Buyers, Zilbert says, are becoming more cautious. "There's not a day that goes by that I don't take a buyer to a property he or she will find something he absolutely adores, wants to purchase it, but at the end of every conversation is, 'I think I'm going to wait six months and see what happens.'"

Some realtors say even if the "flipping" frenzy has cooled for some investment speculators, Florida's got an ace in the hole. It's still a place where people want to buy homes and condos they actually plan to live in.

"We have a thousand people moving to Florida every single day. Then add to that all the vacation, the second-home buyers from Europe and around the world," Zilbert said.
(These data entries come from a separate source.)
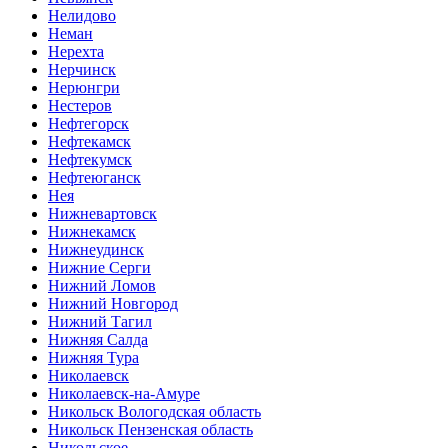
Нелидово
Неман
Нерехта
Нерчинск
Нерюнгри
Нестеров
Нефтегорск
Нефтекамск
Нефтекумск
Нефтеюганск
Нея
Нижневартовск
Нижнекамск
Нижнеудинск
Нижние Серги
Нижний Ломов
Нижний Новгород
Нижний Тагил
Нижняя Салда
Нижняя Тура
Николаевск
Николаевск-на-Амуре
Никольск Вологодская область
Никольск Пензенская область
Никольское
If you're ready to buy a south Florida residence right now, the market could be working in your favor.

Take those Delray Beach condos launched last summer. It turns out 40 percent of those units are still available, and some of the prices have dropped dramatically.

That's good news for new buyers, but not so good for those who paid $100,000 more just eight months ago.

But, after all, no one ever said buying real estate came without risks.